Edward Seymour’s power grab was successful, his popularity and previous military successes held him in good stead and by March 1547, he had obtained letters patent from Edward VI giving him the right to appoint members to the Privy Council, a monarchical right which essentially gave him power.
With the power behind the throne held by Edward Seymour, what could be said of the figurehead, nine year old Edward?
Henry VIII, Jane Seymour (posthumous) and Edward
Born on 12th October 1537, he was the only legitimate son of Henry VIII, born to his third wife, Jane Seymour who sadly died only a few days after his birth.
Without his mother, he was placed in the care of Lady Margaret Bryan, whilst Henry doted on and invested in securing the future of his son and heir.
Edward was given comfort, a good education and luxury, trained in typical medieval kingship skills such as riding and fencing. He was also given a well-rounded education, learning both Latin and Greek by the age of five.
In terms of his personal relationships, Edward had become close to Henry VIII’s wife Catherine Parr and was influenced by her Protestant ideals.

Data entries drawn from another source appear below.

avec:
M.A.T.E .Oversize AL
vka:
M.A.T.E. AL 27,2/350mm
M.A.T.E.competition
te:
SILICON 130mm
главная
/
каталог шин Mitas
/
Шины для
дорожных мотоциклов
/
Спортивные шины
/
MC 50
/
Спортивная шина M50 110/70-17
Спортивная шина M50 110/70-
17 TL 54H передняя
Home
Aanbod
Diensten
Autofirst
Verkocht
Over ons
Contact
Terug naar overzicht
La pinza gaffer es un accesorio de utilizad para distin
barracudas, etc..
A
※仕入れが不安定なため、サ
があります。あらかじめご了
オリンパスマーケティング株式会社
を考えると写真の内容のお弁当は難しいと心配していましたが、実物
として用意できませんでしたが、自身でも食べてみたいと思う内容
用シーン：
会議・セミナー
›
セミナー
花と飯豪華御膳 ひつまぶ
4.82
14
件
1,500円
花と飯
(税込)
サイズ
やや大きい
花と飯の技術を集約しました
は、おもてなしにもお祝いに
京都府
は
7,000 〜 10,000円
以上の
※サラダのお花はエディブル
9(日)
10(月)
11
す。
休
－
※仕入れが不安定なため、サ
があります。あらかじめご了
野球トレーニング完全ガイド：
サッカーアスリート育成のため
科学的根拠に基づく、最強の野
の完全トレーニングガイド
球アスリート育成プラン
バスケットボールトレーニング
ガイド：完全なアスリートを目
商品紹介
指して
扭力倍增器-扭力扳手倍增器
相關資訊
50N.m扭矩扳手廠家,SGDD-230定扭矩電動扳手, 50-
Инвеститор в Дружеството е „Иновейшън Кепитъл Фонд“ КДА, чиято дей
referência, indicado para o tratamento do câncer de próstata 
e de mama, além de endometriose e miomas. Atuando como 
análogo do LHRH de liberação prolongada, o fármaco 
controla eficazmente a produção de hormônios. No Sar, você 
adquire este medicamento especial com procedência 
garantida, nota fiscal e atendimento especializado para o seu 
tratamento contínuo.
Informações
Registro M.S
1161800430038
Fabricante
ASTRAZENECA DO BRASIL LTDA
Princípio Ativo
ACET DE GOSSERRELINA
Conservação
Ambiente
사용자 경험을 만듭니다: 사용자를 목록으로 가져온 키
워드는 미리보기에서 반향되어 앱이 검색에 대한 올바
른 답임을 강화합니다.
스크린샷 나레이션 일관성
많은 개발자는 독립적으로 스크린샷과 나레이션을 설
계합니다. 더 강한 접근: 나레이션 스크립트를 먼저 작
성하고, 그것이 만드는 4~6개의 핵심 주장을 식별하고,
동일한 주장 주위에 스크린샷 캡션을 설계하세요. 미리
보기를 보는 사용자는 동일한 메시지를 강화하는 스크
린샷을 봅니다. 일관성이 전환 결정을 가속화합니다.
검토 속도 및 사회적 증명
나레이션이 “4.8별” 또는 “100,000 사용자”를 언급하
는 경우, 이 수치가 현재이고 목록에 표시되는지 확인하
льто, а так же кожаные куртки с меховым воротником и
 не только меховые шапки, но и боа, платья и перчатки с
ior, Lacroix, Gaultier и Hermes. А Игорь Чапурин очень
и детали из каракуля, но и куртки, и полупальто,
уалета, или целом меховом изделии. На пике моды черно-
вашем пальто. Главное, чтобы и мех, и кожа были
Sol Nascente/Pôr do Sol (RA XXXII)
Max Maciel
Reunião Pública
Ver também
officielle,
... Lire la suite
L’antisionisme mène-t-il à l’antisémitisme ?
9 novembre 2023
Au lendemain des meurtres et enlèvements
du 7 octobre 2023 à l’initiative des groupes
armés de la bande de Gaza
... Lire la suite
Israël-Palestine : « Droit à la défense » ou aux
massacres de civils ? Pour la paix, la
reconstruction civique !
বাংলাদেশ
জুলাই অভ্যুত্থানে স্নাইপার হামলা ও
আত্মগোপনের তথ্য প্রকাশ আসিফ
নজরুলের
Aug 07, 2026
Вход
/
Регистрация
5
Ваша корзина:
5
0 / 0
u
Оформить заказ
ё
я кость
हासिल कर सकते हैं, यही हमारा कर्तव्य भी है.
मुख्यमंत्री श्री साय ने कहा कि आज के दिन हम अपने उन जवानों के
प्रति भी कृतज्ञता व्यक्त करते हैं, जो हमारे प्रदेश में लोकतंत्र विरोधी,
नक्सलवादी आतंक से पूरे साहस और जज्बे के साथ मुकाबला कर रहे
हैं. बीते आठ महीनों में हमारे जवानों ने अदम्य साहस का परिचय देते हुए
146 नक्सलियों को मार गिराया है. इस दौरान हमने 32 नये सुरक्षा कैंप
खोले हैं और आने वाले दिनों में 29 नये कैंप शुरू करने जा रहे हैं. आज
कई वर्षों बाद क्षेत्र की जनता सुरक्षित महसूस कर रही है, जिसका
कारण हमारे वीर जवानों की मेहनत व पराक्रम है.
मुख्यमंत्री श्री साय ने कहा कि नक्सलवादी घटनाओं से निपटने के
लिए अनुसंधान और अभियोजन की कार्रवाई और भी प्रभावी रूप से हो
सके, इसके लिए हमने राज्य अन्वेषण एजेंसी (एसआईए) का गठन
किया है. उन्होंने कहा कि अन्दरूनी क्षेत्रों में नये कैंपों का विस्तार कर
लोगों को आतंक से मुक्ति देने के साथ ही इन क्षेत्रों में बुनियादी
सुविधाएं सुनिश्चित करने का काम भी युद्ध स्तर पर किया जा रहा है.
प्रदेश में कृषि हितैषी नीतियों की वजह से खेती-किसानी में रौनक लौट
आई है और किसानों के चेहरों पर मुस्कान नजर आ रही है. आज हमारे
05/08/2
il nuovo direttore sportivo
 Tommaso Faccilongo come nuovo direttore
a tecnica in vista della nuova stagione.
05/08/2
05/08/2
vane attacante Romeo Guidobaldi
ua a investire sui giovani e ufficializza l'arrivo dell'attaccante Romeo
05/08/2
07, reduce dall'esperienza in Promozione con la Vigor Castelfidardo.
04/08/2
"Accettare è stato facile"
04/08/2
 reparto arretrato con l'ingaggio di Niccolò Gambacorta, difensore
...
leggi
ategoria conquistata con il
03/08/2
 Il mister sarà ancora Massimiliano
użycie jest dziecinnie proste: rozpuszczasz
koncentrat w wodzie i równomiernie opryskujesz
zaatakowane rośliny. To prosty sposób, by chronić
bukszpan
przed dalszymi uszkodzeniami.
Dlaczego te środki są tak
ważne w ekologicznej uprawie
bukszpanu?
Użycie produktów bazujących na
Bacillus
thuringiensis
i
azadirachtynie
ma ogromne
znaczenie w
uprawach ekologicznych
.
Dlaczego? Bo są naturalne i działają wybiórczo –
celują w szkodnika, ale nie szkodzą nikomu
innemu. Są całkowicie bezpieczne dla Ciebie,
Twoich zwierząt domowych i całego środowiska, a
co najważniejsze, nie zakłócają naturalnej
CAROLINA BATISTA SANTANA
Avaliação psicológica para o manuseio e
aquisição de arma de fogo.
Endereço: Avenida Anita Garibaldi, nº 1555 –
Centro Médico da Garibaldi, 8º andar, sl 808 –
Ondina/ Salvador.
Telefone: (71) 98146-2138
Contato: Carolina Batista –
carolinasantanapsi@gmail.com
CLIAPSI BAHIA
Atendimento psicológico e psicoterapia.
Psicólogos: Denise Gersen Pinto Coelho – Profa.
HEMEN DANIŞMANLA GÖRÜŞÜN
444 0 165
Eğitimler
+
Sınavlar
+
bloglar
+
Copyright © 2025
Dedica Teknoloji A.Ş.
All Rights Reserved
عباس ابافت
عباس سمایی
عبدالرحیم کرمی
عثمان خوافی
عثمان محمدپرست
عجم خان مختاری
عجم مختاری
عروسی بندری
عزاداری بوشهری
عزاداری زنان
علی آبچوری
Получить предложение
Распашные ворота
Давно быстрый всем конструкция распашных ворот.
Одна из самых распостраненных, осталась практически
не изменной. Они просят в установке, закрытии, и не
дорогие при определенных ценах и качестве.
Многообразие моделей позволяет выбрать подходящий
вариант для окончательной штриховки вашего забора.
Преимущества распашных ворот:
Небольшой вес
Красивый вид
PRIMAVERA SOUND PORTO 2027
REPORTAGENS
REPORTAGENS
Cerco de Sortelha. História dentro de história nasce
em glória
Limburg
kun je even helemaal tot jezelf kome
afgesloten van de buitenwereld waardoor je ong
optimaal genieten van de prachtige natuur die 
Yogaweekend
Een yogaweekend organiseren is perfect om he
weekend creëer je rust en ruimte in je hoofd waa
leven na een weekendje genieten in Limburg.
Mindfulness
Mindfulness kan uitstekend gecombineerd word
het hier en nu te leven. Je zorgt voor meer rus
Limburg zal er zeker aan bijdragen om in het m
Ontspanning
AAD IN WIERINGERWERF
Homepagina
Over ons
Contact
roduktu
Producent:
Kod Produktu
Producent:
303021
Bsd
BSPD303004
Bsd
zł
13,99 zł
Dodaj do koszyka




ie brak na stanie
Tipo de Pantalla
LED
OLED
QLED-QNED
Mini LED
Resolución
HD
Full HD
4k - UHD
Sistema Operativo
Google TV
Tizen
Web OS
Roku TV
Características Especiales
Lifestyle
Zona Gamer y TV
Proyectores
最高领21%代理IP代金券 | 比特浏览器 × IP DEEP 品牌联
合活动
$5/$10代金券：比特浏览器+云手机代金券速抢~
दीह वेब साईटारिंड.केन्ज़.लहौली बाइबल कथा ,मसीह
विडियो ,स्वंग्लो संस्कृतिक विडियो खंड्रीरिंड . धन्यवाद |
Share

Meanwhile, he had grown close to his sisters, both Elizabeth and Mary, although Mary’s Catholicism would bring distance to their relationship later.
King Henry VIII, his children Edward, Mary and Elizabeth, and his jester Will Somers
The religious divide between Catholicism and Protestantism would permeate Edward’s short six year reign as despite his father’s break from Rome residual elements of Catholic worship still existed whilst the new Protestant doctrine was introduced.
Nevertheless, Edward was a devout Protestant and embraced it wholeheartedly.
Aside from the Reformation, Edward found his reign marred by continued conflict with both Scotland and France as well as economic issues.
Under the Lord Protector, the war which had pervaded Henry VIII’s reign would look set to continue, with the principal aim of implementing the Treaty of Greenwich which had been signed in 1543 with two main goals, establishing peace between Scotland and England as well as securing the marriage of Edward VI and Mary, Queen of Scots.
At the Battle of Pinkie in September 1547, held on the banks of the River Esk, the English forces would secure a blinding victory against the Scottish. It would be the last pitched battle between the two before the Union and became well-known thanks to an eyewitness account that was published.
Edward Seymour, Lord Protector
The defeat for the Scots became known as “Black Saturday” and resulted in the young Queen Mary being smuggled out of the country. She would be betrothed to the Dauphin of France. Edward Seymour saw fit to occupy large parts of Scotland.
His choices however would prove to be detrimental to the cause, as such an occupation weighed heavily on the Treasury finances. Moreover, such a victory ultimately drove the Scottish closer to England’s other enemy, France, and the next summer the French king, in support of Scotland sent around 6,000 troops and declared war on England.
Seymour’s foreign policy was close to collapsing, bringing unity and a sense of purpose to England’s enemies as well as draining the Treasury.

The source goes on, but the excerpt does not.